The new app uses artificial intelligence and human verification to help differentiate real news from fake news.
Long said she has been regularly attending tech conferences and interviewing entrepreneurs, fishing around for something new and that's how she and Ground hooked up. She will be the first journalist on Ground's staff who will help the company build its operation. She will also remain in Atlanta.
"I'm excited to work on something innovative," Long said. "It merges a lot of my interests. It's technology. It's international. I have an MBA so I think a little differently."
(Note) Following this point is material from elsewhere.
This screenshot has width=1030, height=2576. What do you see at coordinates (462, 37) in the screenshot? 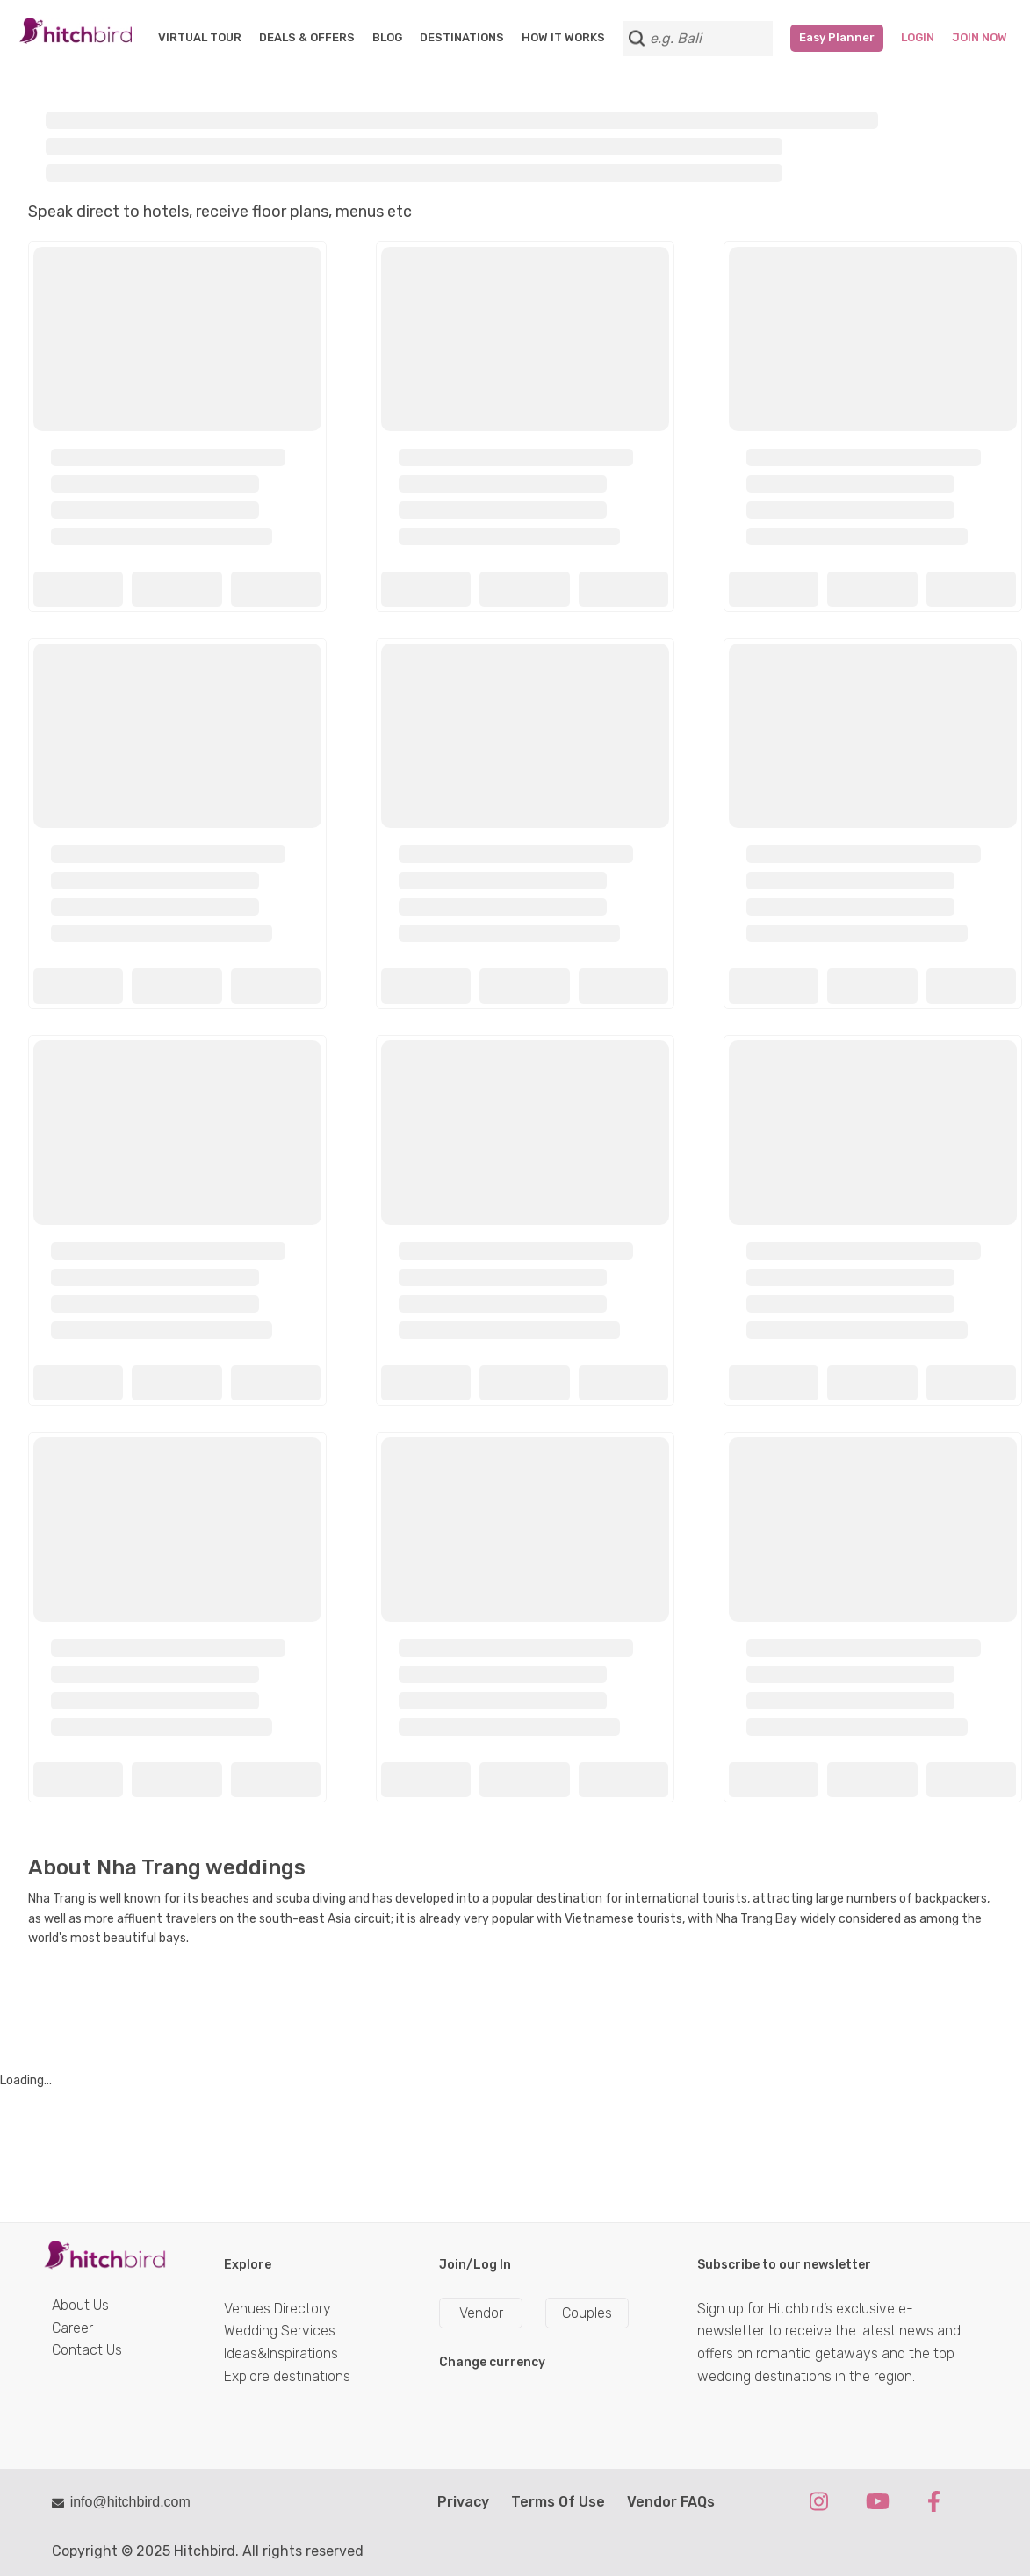
I see `DESTINATIONS` at bounding box center [462, 37]. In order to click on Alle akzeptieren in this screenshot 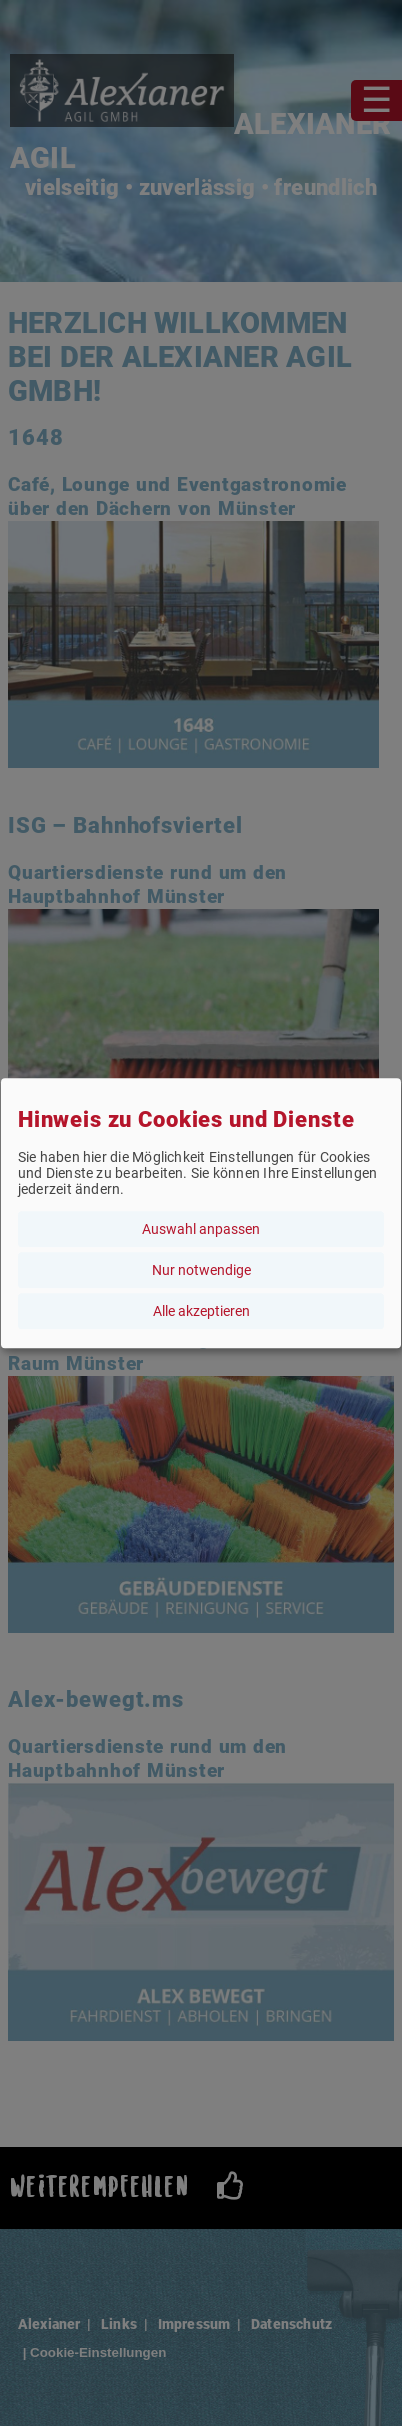, I will do `click(201, 1311)`.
And with two girls under the age of two, this will give Long a more normal schedule than broadcast news provides.
Ground, headquartered in Waterloo, Ontario, was created by a former NASA engineer Harleen Kaur. If you link or provide news to the site, it can verify your location and know that you are a real person, not a Russian bot, Long said. As a news consumer, "you can look for bias and slants. You can get out of your news bubble and compare and contrast and see if there are errors in reporting," she said.
Before 11Alive, Long, a Syracuse University grad, worked at CNN in 2005 for its online startup network Pipeline, then as a reporter and anchor. She later moved to Bloomberg as an international correspondent.